#### YOUR ASSIGNMENT
Take the entries below and print, exactly, the stretch from the line containing "台 / 温水洗浄便座 / 洗面化粧台 / 最上階 / バル" through the line containing "un Norvégien d’un", both included.

#### Extracted page text data
┄┄┄┄┄┄

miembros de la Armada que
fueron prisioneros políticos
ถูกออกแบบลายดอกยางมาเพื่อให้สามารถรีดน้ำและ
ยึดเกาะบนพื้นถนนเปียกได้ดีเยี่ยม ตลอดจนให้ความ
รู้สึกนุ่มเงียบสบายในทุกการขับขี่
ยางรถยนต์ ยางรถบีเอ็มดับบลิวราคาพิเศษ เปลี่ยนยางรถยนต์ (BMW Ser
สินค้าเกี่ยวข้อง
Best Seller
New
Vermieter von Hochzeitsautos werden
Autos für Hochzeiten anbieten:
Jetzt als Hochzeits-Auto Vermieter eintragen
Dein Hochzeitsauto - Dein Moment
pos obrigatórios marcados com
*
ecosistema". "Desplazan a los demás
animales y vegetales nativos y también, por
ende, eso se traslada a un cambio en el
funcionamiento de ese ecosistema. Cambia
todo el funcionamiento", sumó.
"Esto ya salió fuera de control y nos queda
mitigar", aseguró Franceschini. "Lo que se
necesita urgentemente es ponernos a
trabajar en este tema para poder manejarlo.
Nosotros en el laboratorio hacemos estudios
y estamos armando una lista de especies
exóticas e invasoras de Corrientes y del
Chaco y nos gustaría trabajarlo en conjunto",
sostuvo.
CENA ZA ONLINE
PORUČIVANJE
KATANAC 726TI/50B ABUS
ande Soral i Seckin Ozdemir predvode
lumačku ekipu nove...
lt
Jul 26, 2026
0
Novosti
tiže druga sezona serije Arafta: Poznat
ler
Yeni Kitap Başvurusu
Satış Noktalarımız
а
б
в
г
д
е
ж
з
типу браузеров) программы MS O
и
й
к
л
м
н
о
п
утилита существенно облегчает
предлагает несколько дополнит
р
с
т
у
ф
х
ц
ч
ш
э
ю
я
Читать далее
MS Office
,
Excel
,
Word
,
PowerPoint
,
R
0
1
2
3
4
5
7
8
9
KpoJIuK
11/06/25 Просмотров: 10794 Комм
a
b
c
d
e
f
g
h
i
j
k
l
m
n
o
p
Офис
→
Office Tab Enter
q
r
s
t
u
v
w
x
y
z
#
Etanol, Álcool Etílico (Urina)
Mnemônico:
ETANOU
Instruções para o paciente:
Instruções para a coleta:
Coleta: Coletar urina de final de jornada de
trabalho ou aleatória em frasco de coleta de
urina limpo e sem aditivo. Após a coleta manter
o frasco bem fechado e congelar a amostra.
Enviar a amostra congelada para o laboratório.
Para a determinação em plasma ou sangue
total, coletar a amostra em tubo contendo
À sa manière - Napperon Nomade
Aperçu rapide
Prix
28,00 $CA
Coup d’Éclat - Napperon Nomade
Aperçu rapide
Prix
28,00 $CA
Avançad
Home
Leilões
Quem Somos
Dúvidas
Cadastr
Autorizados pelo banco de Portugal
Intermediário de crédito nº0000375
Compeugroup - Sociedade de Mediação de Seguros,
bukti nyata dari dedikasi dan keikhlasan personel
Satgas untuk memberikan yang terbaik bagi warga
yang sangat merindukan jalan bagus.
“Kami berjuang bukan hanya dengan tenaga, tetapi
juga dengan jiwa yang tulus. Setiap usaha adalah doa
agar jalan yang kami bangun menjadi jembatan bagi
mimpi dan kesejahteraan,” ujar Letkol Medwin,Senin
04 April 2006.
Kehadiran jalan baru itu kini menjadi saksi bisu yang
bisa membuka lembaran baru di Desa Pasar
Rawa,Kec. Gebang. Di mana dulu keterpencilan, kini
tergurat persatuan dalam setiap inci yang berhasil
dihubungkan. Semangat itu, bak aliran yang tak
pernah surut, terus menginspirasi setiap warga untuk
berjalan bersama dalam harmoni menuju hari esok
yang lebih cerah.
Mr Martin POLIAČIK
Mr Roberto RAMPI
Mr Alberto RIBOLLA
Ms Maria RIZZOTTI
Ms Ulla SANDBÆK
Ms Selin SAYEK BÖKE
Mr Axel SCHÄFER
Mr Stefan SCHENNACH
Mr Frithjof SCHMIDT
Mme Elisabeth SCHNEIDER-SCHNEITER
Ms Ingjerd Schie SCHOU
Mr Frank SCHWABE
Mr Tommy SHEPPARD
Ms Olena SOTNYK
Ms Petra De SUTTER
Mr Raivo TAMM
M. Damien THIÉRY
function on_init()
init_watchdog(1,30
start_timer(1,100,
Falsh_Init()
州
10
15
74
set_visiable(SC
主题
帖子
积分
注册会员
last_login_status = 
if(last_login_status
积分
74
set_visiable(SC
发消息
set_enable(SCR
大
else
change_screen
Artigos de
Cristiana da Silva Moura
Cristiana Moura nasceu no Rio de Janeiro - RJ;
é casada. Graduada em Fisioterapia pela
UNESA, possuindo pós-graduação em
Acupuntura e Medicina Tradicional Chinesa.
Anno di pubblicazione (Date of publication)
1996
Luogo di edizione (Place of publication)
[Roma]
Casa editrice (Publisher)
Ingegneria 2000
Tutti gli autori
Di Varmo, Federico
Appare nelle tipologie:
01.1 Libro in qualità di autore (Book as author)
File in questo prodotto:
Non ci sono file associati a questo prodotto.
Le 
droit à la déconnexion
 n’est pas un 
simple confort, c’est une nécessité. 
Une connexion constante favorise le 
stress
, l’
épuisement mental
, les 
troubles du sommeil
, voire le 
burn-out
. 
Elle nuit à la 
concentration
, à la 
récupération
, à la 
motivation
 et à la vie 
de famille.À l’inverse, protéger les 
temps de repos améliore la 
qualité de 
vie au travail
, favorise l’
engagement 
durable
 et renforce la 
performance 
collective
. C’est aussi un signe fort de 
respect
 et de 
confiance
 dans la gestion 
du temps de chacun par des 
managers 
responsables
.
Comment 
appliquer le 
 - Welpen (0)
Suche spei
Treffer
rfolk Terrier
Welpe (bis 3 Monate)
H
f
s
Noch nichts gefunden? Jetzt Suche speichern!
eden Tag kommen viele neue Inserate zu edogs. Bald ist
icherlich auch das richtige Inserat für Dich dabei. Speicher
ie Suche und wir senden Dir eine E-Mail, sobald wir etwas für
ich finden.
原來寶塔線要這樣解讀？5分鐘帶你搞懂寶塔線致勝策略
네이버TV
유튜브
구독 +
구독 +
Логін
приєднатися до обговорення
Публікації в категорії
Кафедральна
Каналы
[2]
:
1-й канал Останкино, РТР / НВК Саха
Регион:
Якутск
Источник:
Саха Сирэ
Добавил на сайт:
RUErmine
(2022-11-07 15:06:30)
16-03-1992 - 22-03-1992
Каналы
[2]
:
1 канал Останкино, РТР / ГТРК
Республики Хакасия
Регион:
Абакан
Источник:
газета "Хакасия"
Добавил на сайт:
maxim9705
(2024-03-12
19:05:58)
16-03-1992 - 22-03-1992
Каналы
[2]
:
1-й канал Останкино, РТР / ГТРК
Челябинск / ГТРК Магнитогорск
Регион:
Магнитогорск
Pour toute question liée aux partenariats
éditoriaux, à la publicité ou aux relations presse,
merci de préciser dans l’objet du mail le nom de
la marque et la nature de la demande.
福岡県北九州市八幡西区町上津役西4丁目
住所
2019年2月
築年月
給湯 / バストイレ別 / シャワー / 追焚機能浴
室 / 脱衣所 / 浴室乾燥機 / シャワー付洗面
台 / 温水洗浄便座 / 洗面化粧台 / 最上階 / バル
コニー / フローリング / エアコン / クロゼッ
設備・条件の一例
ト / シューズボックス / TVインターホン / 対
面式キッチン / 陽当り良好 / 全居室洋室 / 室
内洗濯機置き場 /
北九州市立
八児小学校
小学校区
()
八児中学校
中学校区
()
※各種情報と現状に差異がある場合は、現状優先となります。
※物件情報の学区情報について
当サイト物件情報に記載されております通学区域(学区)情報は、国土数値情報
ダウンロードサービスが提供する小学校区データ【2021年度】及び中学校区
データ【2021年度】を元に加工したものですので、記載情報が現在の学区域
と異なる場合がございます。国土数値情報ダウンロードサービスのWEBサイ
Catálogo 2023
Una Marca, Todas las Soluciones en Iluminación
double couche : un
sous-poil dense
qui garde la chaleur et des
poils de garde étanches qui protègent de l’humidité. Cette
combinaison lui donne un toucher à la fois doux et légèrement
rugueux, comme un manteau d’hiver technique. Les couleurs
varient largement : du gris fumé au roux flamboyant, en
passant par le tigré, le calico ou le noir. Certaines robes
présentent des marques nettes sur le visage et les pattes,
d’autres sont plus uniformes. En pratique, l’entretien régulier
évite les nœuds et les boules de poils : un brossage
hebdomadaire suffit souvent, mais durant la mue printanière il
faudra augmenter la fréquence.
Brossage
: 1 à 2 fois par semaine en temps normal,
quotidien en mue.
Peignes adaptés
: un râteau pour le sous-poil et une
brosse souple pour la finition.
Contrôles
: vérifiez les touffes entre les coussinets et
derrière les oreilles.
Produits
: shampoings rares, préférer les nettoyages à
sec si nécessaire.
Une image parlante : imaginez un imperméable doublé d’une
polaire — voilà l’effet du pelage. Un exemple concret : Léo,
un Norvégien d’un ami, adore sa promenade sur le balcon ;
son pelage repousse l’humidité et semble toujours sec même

┄┄┄┄┄┄

#### REPLY TO THE EXERCISE
台 / 温水洗浄便座 / 洗面化粧台 / 最上階 / バル
コニー / フローリング / エアコン / クロゼッ
設備・条件の一例
ト / シューズボックス / TVインターホン / 対
面式キッチン / 陽当り良好 / 全居室洋室 / 室
内洗濯機置き場 /
北九州市立
八児小学校
小学校区
()
八児中学校
中学校区
()
※各種情報と現状に差異がある場合は、現状優先となります。
※物件情報の学区情報について
当サイト物件情報に記載されております通学区域(学区)情報は、国土数値情報
ダウンロードサービスが提供する小学校区データ【2021年度】及び中学校区
データ【2021年度】を元に加工したものですので、記載情報が現在の学区域
と異なる場合がございます。国土数値情報ダウンロードサービスのWEBサイ
Catálogo 2023
Una Marca, Todas las Soluciones en Iluminación
double couche : un
sous-poil dense
qui garde la chaleur et des
poils de garde étanches qui protègent de l’humidité. Cette
combinaison lui donne un toucher à la fois doux et légèrement
rugueux, comme un manteau d’hiver technique. Les couleurs
varient largement : du gris fumé au roux flamboyant, en
passant par le tigré, le calico ou le noir. Certaines robes
présentent des marques nettes sur le visage et les pattes,
d’autres sont plus uniformes. En pratique, l’entretien régulier
évite les nœuds et les boules de poils : un brossage
hebdomadaire suffit souvent, mais durant la mue printanière il
faudra augmenter la fréquence.
Brossage
: 1 à 2 fois par semaine en temps normal,
quotidien en mue.
Peignes adaptés
: un râteau pour le sous-poil et une
brosse souple pour la finition.
Contrôles
: vérifiez les touffes entre les coussinets et
derrière les oreilles.
Produits
: shampoings rares, préférer les nettoyages à
sec si nécessaire.
Une image parlante : imaginez un imperméable doublé d’une
polaire — voilà l’effet du pelage. Un exemple concret : Léo,
un Norvégien d’un ami, adore sa promenade sur le balcon ;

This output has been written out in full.